In 1993, three civilian planes belonging to Transair Georgia were hit by missiles, killing 136 people
altogether. Abkhazian rebel missiles hit two planes, with 27 people aboard one
and 108 on the other. A third plane came under fire as it was boarded,
leaving one crewmember dead.
In 2001, 78 passengers and crewmembers were
killed when Ukraine accidentally shot down a Siberian Airlines flight 1812, sending it plummeting into the Black
Sea. A S-200 rocket hit it during
military exercises. The plane was on
route from Tel Aviv, Israel to Novosibirsk. Ukraine officials denied responsibility for
the incident. However, they later admitted that its military
had mistakenly shot the plane during training exercises.
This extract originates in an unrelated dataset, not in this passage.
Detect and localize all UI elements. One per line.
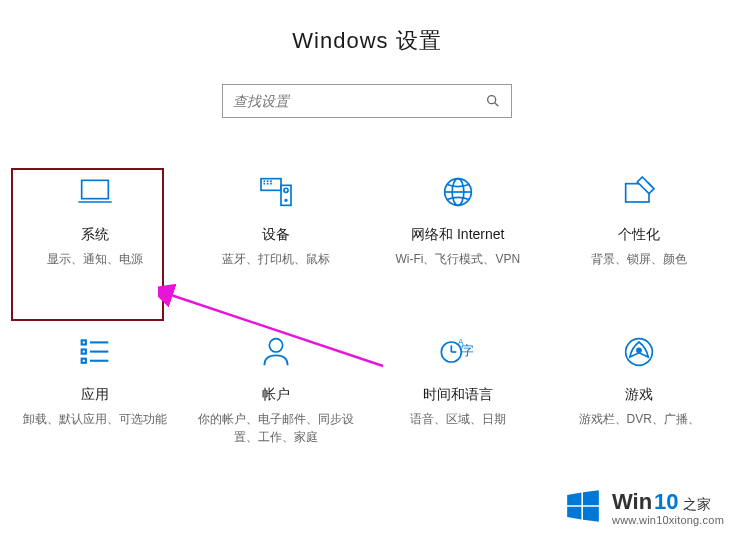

In 2014, the Malaysian Airlines flight 17 from Amsterdam to Kuala Lumpur was
flying over Ukraine when it disappeared from radar. According to
Malaysia Airlines, flight MH 17 departed Amsterdam's Schiphol Airport at 10:15
GMT on 17 July and was due to arrive at Kuala Lumpur International Airport at
22:10 GMT. The airline lost contact four
hours later at 14:15 GMT. There were 283 passengers
and 15 crewmembers aboard the Boeing-777. The crash of MH 17, in which 298 died,
is the latest and deadliest in the series of such tragic incidents and
hopefully the last one. As in similar events there are many touching stories as the
Dutch father who lost his only teenage daughter who wrote an open letter to
President Putin. In recent days hundreds
of flowers have been laid outside Departures 3 at Schiphol airport in Amsterdam
in remembrance of the victims of flight MH 17.
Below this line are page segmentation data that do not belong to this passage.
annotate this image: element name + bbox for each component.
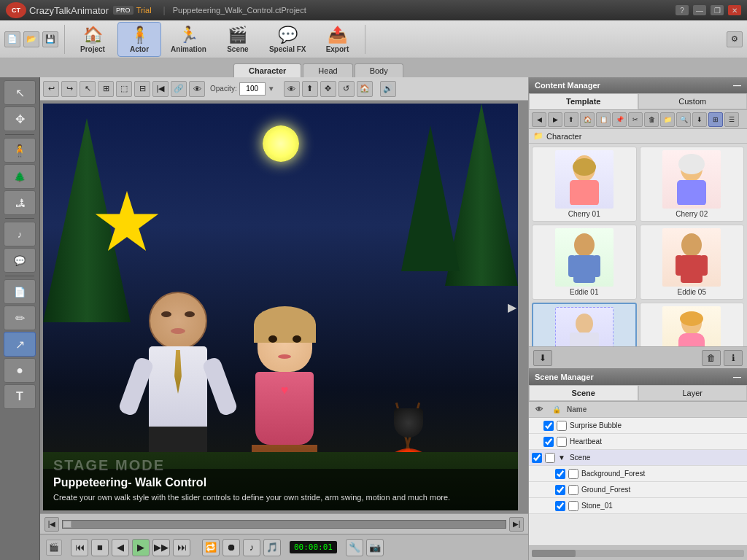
char-cherry02[interactable]: Cherry 02	[640, 147, 745, 222]
transport-record[interactable]: 🎬	[46, 540, 62, 556]
redo-button[interactable]: ↪	[61, 81, 77, 97]
transport-extra[interactable]: 🔧	[346, 539, 363, 556]
scene-lock-background[interactable]	[568, 469, 578, 479]
scene-row-background-forest[interactable]: Background_Forest	[529, 466, 747, 482]
scene-row-surprise-bubble[interactable]: Surprise Bubble	[529, 418, 747, 434]
transport-note[interactable]: 🎵	[263, 539, 281, 556]
tool-text[interactable]: T	[4, 384, 36, 409]
scene-row-heartbeat[interactable]: Heartbeat	[529, 434, 747, 450]
toolbar-actor[interactable]: 🧍 Actor	[117, 22, 161, 57]
toolbar-specialfx[interactable]: 💬 Special FX	[263, 22, 313, 57]
char-mrrosenberg[interactable]: Mr. Rosenberg	[532, 303, 637, 346]
transport-record2[interactable]: ⏺	[222, 539, 240, 556]
scene-row-scene[interactable]: ▼ Scene	[529, 450, 747, 466]
eye-button[interactable]: 👁	[189, 81, 205, 97]
home-btn[interactable]: 🏠	[357, 81, 373, 97]
select2-tool[interactable]: ⬚	[116, 81, 132, 97]
char-sally[interactable]: Sally	[640, 303, 745, 346]
maximize-button[interactable]: ❐	[711, 5, 724, 15]
tool-chat[interactable]: 💬	[4, 248, 36, 273]
link-button[interactable]: 🔗	[171, 81, 187, 97]
tl-end[interactable]: ▶|	[509, 517, 524, 532]
scene-lock-scene[interactable]	[545, 453, 555, 463]
scene-lock-stone[interactable]	[568, 501, 578, 511]
save-button[interactable]: 💾	[42, 31, 58, 47]
subtab-character[interactable]: Character	[233, 63, 301, 77]
scene-vis-scene[interactable]	[532, 453, 542, 463]
tool-select[interactable]: ↖	[4, 80, 36, 105]
toolbar-export[interactable]: 📤 Export	[315, 22, 359, 57]
transport-stop[interactable]: ■	[91, 539, 109, 556]
tool-move[interactable]: ✥	[4, 106, 36, 131]
transport-prev[interactable]: ◀	[112, 539, 129, 556]
ct-forward[interactable]: ▶	[548, 112, 562, 127]
select3-tool[interactable]: ⊟	[134, 81, 150, 97]
toolbar-scene[interactable]: 🎬 Scene	[216, 22, 260, 57]
ct-delete[interactable]: 🗑	[644, 112, 659, 127]
ct-search[interactable]: 🔍	[676, 112, 691, 127]
transport-next[interactable]: ▶▶	[152, 539, 170, 556]
open-button[interactable]: 📂	[23, 31, 39, 47]
ct-cut[interactable]: ✂	[628, 112, 643, 127]
tab-template[interactable]: Template	[529, 93, 638, 109]
rotate-btn[interactable]: ↺	[338, 81, 355, 97]
ct-list-view[interactable]: ☰	[724, 112, 739, 127]
content-manager-collapse[interactable]: —	[733, 81, 741, 90]
new-button[interactable]: 📄	[4, 31, 20, 47]
scene-expand-icon[interactable]: ▼	[558, 454, 565, 462]
toolbar-project[interactable]: 🏠 Project	[71, 22, 115, 57]
ct-back[interactable]: ◀	[532, 112, 546, 127]
minimize-button[interactable]: —	[693, 5, 706, 15]
scene-row-ground-forest[interactable]: Ground_Forest	[529, 482, 747, 498]
ct-home[interactable]: 🏠	[580, 112, 595, 127]
tl-home[interactable]: |◀	[44, 517, 59, 532]
opacity-dropdown[interactable]: ▼	[268, 85, 275, 93]
scene-lock-ground[interactable]	[568, 485, 578, 495]
char-eddie05[interactable]: Eddie 05	[640, 225, 745, 300]
subtab-body[interactable]: Body	[355, 63, 403, 77]
scene-vis-background[interactable]	[555, 469, 565, 479]
up-btn[interactable]: ⬆	[302, 81, 318, 97]
scroll-right-arrow[interactable]: ▶	[508, 300, 516, 314]
transport-loop[interactable]: 🔁	[202, 539, 220, 556]
tool-tree[interactable]: 🌲	[4, 164, 36, 189]
ct-copy[interactable]: 📋	[596, 112, 611, 127]
char-cherry01[interactable]: Cherry 01	[532, 147, 637, 222]
opacity-input[interactable]	[239, 82, 266, 96]
scene-row-stone01[interactable]: Stone_01	[529, 498, 747, 514]
scene-tab-scene[interactable]: Scene	[529, 385, 638, 401]
scene-vis-surprise-bubble[interactable]	[543, 421, 554, 431]
move-btn[interactable]: ✥	[320, 81, 336, 97]
transport-start[interactable]: ⏮	[71, 539, 88, 556]
cm-delete-btn[interactable]: 🗑	[702, 350, 721, 366]
subtab-head[interactable]: Head	[303, 63, 352, 77]
visibility-btn[interactable]: 👁	[284, 81, 300, 97]
transform-tool[interactable]: ⊞	[98, 81, 114, 97]
help-button[interactable]: ?	[676, 5, 689, 15]
ct-grid-view[interactable]: ⊞	[708, 112, 723, 127]
audio-btn[interactable]: 🔊	[380, 81, 396, 97]
ct-new-folder[interactable]: 📁	[660, 112, 675, 127]
cm-import-btn[interactable]: ⬇	[533, 350, 552, 366]
settings-btn[interactable]: ⚙	[727, 31, 743, 47]
transport-render[interactable]: 📷	[366, 539, 384, 556]
female-character[interactable]: ♥	[248, 314, 321, 474]
cm-info-btn[interactable]: ℹ	[724, 350, 743, 366]
rewind-button[interactable]: |◀	[152, 81, 169, 97]
tool-note[interactable]: ♪	[4, 222, 36, 246]
scene-tab-layer[interactable]: Layer	[638, 385, 748, 401]
tab-custom[interactable]: Custom	[638, 93, 748, 109]
timeline-thumb[interactable]	[63, 521, 71, 528]
toolbar-animation[interactable]: 🏃 Animation	[164, 22, 213, 57]
transport-audio[interactable]: ♪	[243, 539, 260, 556]
tool-pencil[interactable]: ✏	[4, 306, 36, 330]
tool-doc[interactable]: 📄	[4, 279, 36, 304]
scene-lock-surprise-bubble[interactable]	[557, 421, 567, 431]
male-character[interactable]	[138, 292, 218, 474]
transport-end[interactable]: ⏭	[173, 539, 190, 556]
scene-manager-collapse[interactable]: —	[733, 373, 741, 381]
scene-lock-heartbeat[interactable]	[557, 437, 567, 447]
tool-scene2[interactable]: 🏞	[4, 190, 36, 215]
undo-button[interactable]: ↩	[43, 81, 59, 97]
select-tool[interactable]: ↖	[80, 81, 96, 97]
Two additional crashes in the days that followed that of
TransAsia airlines ATP 72 and Air Algerie AH 5017 together with the mysterious
disappearance of flight MH 370 raised questions about the safety of air travel in the lay press. According to the International Civil Aviation Organization (ICAO) 3.1 billion
travellers flew on 32 million flights in 2013. During the entire year there
were 90 accidents that resulted to 9 deaths.
This makes flying on commercial airlines clearly the safest way to
travel by far.
It is with sadness that I join in grief the relatives and millions of non-relatives alike and dedicate this writing in the memory of the 298 innocent victims of flight MH 17.